For anyone with a certain idea about the free-ranging spirit of American college life, the taste for bureaucracy and logistics among co-op members can seem staggering. “One of the things that amazed me when I came here,” said Alan Robinson, the general coordinator of College Houses, “was that so many students wanted to impose rules on themselves.”

In addition to a labor czar, each house has various managers and officers, committee and subcommittee delegates, as well as a representative who serves on the board of either College Houses or the Inter-Cooperative Council, the other umbrella organization through which the co-ops here function. In most houses, regular meetings are held to discuss paint colors, parking, guest policy, labor infractions and ways to market co-op life.

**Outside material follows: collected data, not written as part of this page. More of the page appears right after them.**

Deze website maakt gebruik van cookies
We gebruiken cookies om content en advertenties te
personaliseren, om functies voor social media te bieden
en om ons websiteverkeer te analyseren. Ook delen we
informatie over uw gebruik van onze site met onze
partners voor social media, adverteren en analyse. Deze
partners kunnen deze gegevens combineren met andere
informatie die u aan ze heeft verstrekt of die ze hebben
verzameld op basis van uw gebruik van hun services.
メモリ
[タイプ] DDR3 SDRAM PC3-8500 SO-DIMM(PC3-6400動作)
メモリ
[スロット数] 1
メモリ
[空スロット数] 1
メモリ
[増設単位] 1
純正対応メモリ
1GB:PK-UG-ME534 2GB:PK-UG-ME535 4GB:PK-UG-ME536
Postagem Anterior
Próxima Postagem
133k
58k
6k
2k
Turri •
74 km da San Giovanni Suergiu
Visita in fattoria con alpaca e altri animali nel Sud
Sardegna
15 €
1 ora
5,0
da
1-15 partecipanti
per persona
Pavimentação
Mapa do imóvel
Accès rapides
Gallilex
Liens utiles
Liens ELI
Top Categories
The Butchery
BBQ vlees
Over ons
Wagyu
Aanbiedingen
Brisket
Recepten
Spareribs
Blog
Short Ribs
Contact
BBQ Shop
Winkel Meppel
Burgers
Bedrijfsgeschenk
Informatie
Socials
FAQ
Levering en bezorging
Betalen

“It’s work, it’s a lot,” acknowledged Ana Wolfowicz, a senior living in Pearl Street, a 120-member co-op with its own pool. “But there’s not an R.A. telling me when to turn the lights out, and we decide if we’re going to buy a TV or organic coffee. No one is doing that for us.”

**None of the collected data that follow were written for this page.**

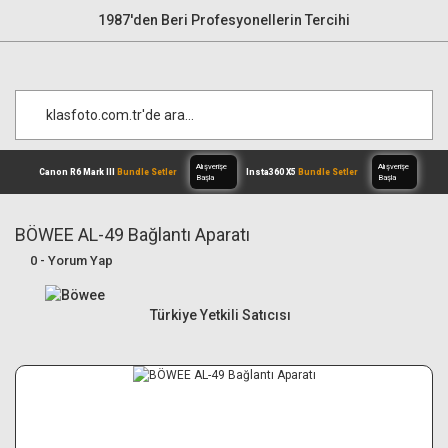
1987'den Beri Profesyonellerin Tercihi
BÖWEE AL-49 Bağlantı Aparatı
0 - Yorum Yap
Alışverişe
Canon R6 Mark III
Bundle Setler
Inst
Başla
Türkiye Yetkili Satıcısı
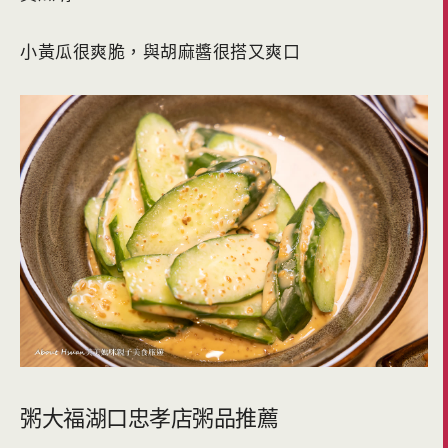
小黃瓜很爽脆，與胡麻醬很搭又爽口
粥大福湖口忠孝店粥品推薦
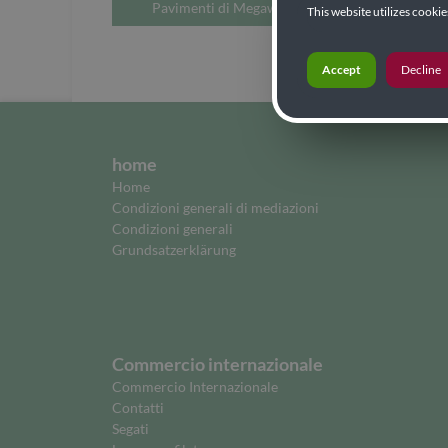
Pavimenti di Megawood
This website utilizes cooki
Accept
Decline
home
Home
Condizioni generali di mediazioni
Condizioni generali
Grundsatzerklärung
Commercio internazionale
Commercio Internazionale
Contatti
Segati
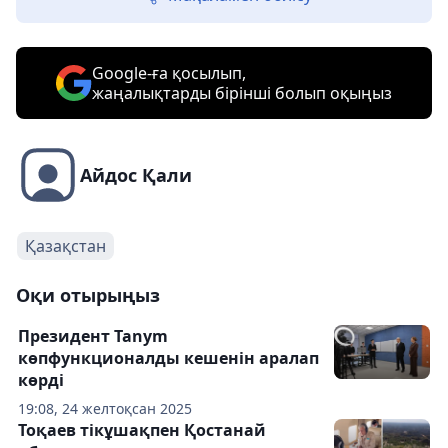
Google-ға қосылып,
жаңалықтарды бірінші болып оқыңыз
Айдос Қали
Қазақстан
Оқи отырыңыз
Президент Tanym
көпфункционалды кешенін аралап
көрді
19:08, 24 желтоқсан 2025
Тоқаев тікұшақпен Қостанай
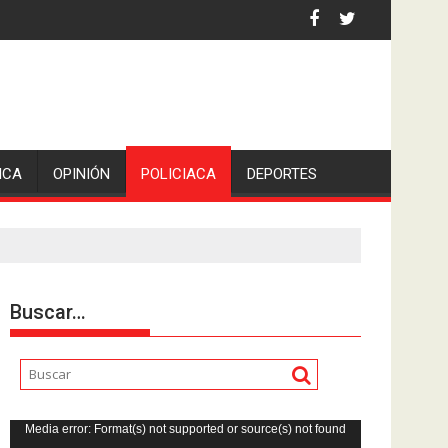
reportado como desaparecido.
ICA
OPINIÓN
POLICIACA
DEPORTES
Buscar…
Reproductor
Media error: Format(s) not supported or source(s) not found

Members can also decide whether the ornery or impertinent among them should be submitted for review. The choice of one condiment brand or another can prompt impassioned debate. Recently, at Pearl Street, there was much discussion over how to handle students who might use drugs. A few weeks ago one member called the police to report the smell of marijuana in a nearby room.

Such an act would have seemed unimaginable 30 years ago on the premises of Pearl Street, easily the most storied building on campus. Originally constructed as a women’s dormitory in 1961, the house, called Mayfair House then, was home to Farrah Fawcett in her undergraduate years. Later it was reinvented as a co-op known as the Ark, where in the late 60’s and the 70’s beer replaced soda in the vending machines. By the 80’s drug habits were so pervasive in the Ark that it was shut down in 1988 because of “anarchy and building destruction,” as the brochure for College Houses puts it.

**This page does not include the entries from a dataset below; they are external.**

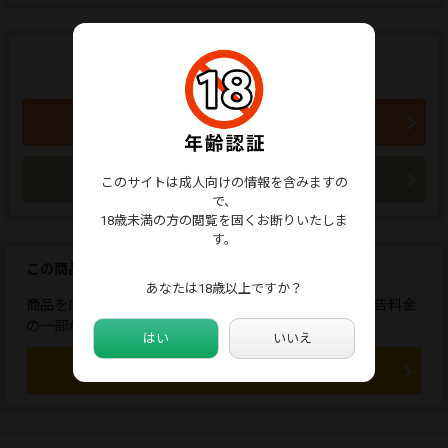
商品のご購入はこちらから
980円 (税込)
買い物かごに入れる
今すぐ購入
このサイトは成人向けの情報を含みますの
で、
18歳未満の方の閲覧を固くお断りいたしま
す。
この商品を広告しませんか？
あなたは18歳以上ですか？
商品を広告すると、応援コメントが送れます。また、広告料金
の一部が販売者に還元されます。
はい
いいえ
この商品を広告する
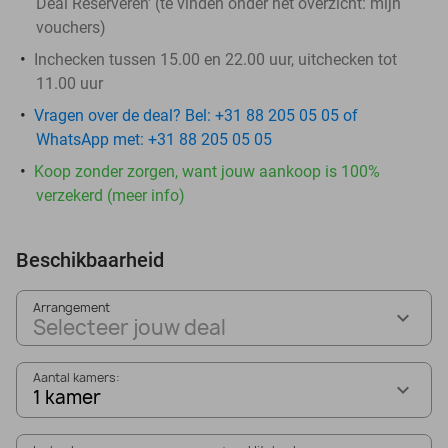
Deal Reserveren' (te vinden onder het overzicht:
mijn
vouchers
)
Inchecken tussen 15.00 en 22.00 uur, uitchecken tot
11.00 uur
Vragen over de deal? Bel: +31 88 205 05 05 of
WhatsApp met: +31 88 205 05 05
Koop zonder zorgen, want jouw aankoop is 100%
verzekerd (meer info)
Beschikbaarheid
Arrangement
Selecteer jouw deal
Aantal kamers:
1 kamer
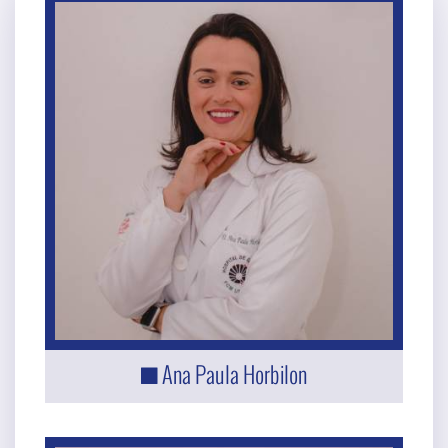
Ana Paula Horbilon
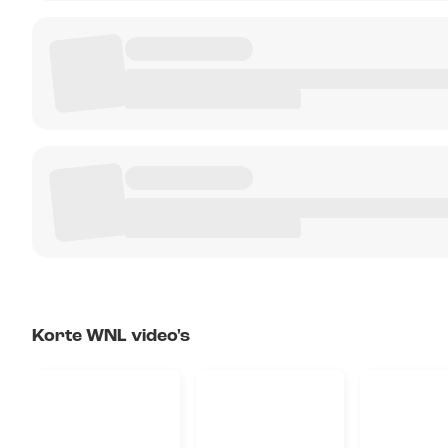
Korte WNL video's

French House, the co-op where Mr. Stovall lives, is in many ways emblematic of a new ethos in student communal living, one in which social hedonism, commitment to a vegetarian diet and a monolithic political view no longer hold as the predominant conventions. French House is also known as the carnivore’s house; meat is served every evening. Ten of its 20 residents attend the Hill Country Bible Church nearby every Sunday. Dating within the house is discouraged. “The stereotype is that we are hippies and drug addicts,” said Patrick King, an art student and one of Mr. Stovall’s housemates. “We are neither hippies nor drug addicts.”

The new co-op that College Houses is about to build will rise seven stories, with every two floors functioning as a co-op with its own kitchen and the ground floor for mingling. Phillip Reed, a local architect, found inspiration for the building in a giant jungle gym he saw at the Burning Man festival, but the specifics are being dictated by his client: a board of students who have asked for ample outdoor space, common areas and courtyards where they can show movies and watch bands. The building has been designed so that moving through it will enhance sociability, because sociability is the students’ primary concern.

“Students now come to college with a whole set of different expectations,” Mr. Reed said. “They want a double bed, their own bedroom, a walk-in closet” — some of these amenities are available in co-ops, some not — “but what they don’t want is forced isolation.”

Nor, it seems, do they have much interest in the cool palette of modern interior design and the lack of intimacy it implies. One way that co-op members in Austin in 2006 seem similar to their counterparts 30 years ago is their choice of appointment. Batik thrives, so too Che posters, acid wall colors and sofas seemingly rescued from meth labs. To visit the bedrooms in many houses is to think one has stepped into a Tunisian massage parlor.

The co-op by way of Elle Décor apparently has yet to come; on the other hand, graduation is a gateway to a lifetime of beige.